- Konbuyu başlatan
- #1
E
evrensel-insan
Ziyaretçi
TC Kurulurken uygulanmaya konulmak icin getirien laiklik, getirenlerin sekuler bir dusunce tasimamasi sonucu, Ulkeyi bir din ve dini kaos icine sokmustur.
Diyanetin, devletin bir kurulusu olmasi ve kurulus amac ve iceriginin sadece sunni muslumanlik anlasyisi/egitimine yonelik olmasi; ulkedeki okullarda okutulan din derslerini de, sunni muslumanlik egitimine donusturmustur.
Dini felsefenin; din dersi olarak; dunyadaki tum dinler ve mezhepleri hakkinda kisa ve oz bilgi vermemesi, teolojik olarak da dini uygulamasi olmayan, deizm, panteizm, panenteizm ve ateizm ogretilerine yer vermemesi ve islam ogretisini de sadece sunnilik ile sinirlamasi; din dersi konusundaki carpikligi gozler onune sermistir. Anayasa da sadece yazida kalan din ve vicdan ozgurlugu, ne dini uygulamalar farki, ne de dinsiz yasam olarak hayata gecirilemedigi gibi, Islam'in diger kollari Alevilik, siilik, vahabilik, Bektasilik v.s. de bu tek yonlendirimli anlayistan hak ve ozgurlukleri kisitlanarak nasibini almistir.
Bilhassa 2000 lerle gelen yeni dini anlayis ve uygulama (evengalizm), ulkeyi iyice kaosa sokmus; kimse ne uyguladigi dinden, ne de dinli/dinsiz yasam ve iliskilerinden memnun olmaz hale gelmistir.
Ayrica ulkemizde, islenen bunca din temelli faili mechul cinayetlerin yaninda; sivas Katliami da halahafizalardadir.
Okullarda okutulan din dersi demek; dunyada mevcut ve gecmis dinler hakkinda kisa ve oz bilgi vermek ve hic bir dine ozel bir icerik yuklememek ve de bu dersi secmeli yapmak, demektir.
Diyanet demek; dindeki dinli/dinsiz, teolojik vicdan ve hak/ozgurlukleri koruyan kolluyan ve onlara hic bir dini mezhep ve inanc tarafina taraf olmadan rehber, ve danisma kurum ve kaynagi olmak demek.

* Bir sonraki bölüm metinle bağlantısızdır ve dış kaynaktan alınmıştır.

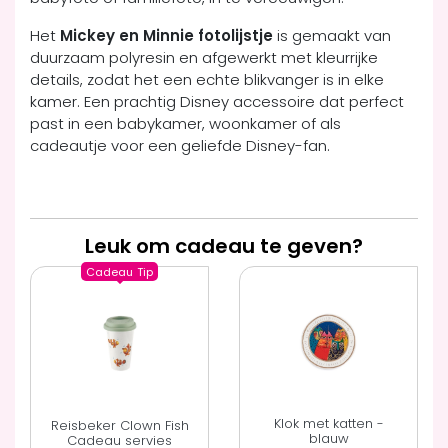
Het
Mickey en Minnie fotolijstje
is gemaakt van
duurzaam polyresin en afgewerkt met kleurrijke
details, zodat het een echte blikvanger is in elke
kamer. Een prachtig Disney accessoire dat perfect
past in een babykamer, woonkamer of als
cadeautje voor een geliefde Disney-fan.
Leuk om cadeau te geven?
Cadeau
Tip
Klok met katten -
Reisbeker Clown Fish
blauw
Cadeau servies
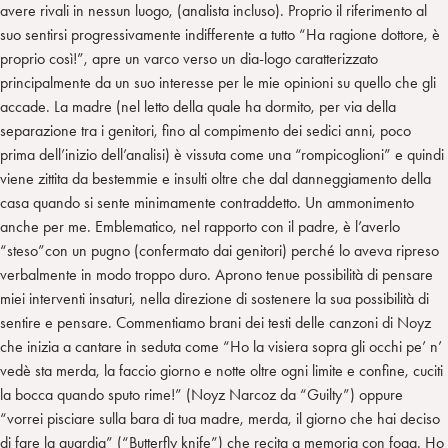
avere rivali in nessun luogo, (analista incluso). Proprio il riferimento al
suo sentirsi progressivamente indifferente a tutto “Ha ragione dottore, è
proprio così!”, apre un varco verso un dia-logo caratterizzato
principalmente da un suo interesse per le mie opinioni su quello che gli
accade. La madre (nel letto della quale ha dormito, per via della
separazione tra i genitori, fino al compimento dei sedici anni, poco
prima dell’inizio dell’analisi) è vissuta come una “rompicoglioni” e quindi
viene zittita da bestemmie e insulti oltre che dal danneggiamento della
casa quando si sente minimamente contraddetto. Un ammonimento
anche per me. Emblematico, nel rapporto con il padre, è l’averlo
“steso”con un pugno (confermato dai genitori) perché lo aveva ripreso
verbalmente in modo troppo duro. Aprono tenue possibilità di pensare
miei interventi insaturi, nella direzione di sostenere la sua possibilità di
sentire e pensare. Commentiamo brani dei testi delle canzoni di Noyz
che inizia a cantare in seduta come “Ho la visiera sopra gli occhi pe’ n’
vedè sta merda, la faccio giorno e notte oltre ogni limite e confine, cuciti
la bocca quando sputo rime!” (Noyz Narcoz da “Guilty”) oppure
“vorrei pisciare sulla bara di tua madre, merda, il giorno che hai deciso
di fare la guardia” (“Butterfly knife”) che recita a memoria con foga. Ho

Dini hak ve ozgurlukler demek; ulkede toplumsal olarak, her farkli dini ya da teolojik inanisin ve uygulamanin kurumsal ve kurulussal ozgurlugu uygulamasi demek.
Bugun artik ulkenin din uzerine uyguladigi her turlu uygulama; toplumun hic bir kesimini memnun etmemekle birlikte, ulke toplum ve farkli halklari olarak bir dini kaosa suruklenmektedir.
Anadolumuz, milliyet konusunda oldugu gibi, din ve teoloji konusunda da bir mozaiktir. Tarih istanbul'a ve Anadolu'ya her dini yasam ve iliskiyi tattirmis ve bugun Anadolu da, hem uc ibrahimi din, hem de islam dininin cesitli mezhepleri (alevilik, Bektasilik, Mevlana, Vahabilik v.s.) Anadolunun dini temelini teskil eder.
Herkesin kendine has ideolojik inancsal bir dogrusu olabilir ve bunun icin ayrisabilir. Ama; en azindan bu din kaosunu dini ve teolojik (deizm, panteizm, panenteizm, ateizm) dinli/dinsiz cesitliligin hak ve ozgurlugu temelinde birarada ve birbirlerini algilayarak, saygili bir icerikte beraberce yasam ve iliski surdurmeleri icin, sirf bu temelde bir ortak mucadele sarttir.
Cunku ulke, toplumuyla ve farkli halklariyla, bilincsizce ve yonlendirme ile, buyuk bir kaosa suruklenmektedir. Hem neyin ne oldugunun icerik ve anlam kaosu, hem de herkesin dini ve teolojik dinsiz anlayistaki beraber ve butunluk icinde yasayabilme ve iliski surebilme kaosu.
Sekuler bir zihniyetin yonetip, yonlendirecegi bir zihniyet, ancak bu dini ve teleojik kaosu cozebilir.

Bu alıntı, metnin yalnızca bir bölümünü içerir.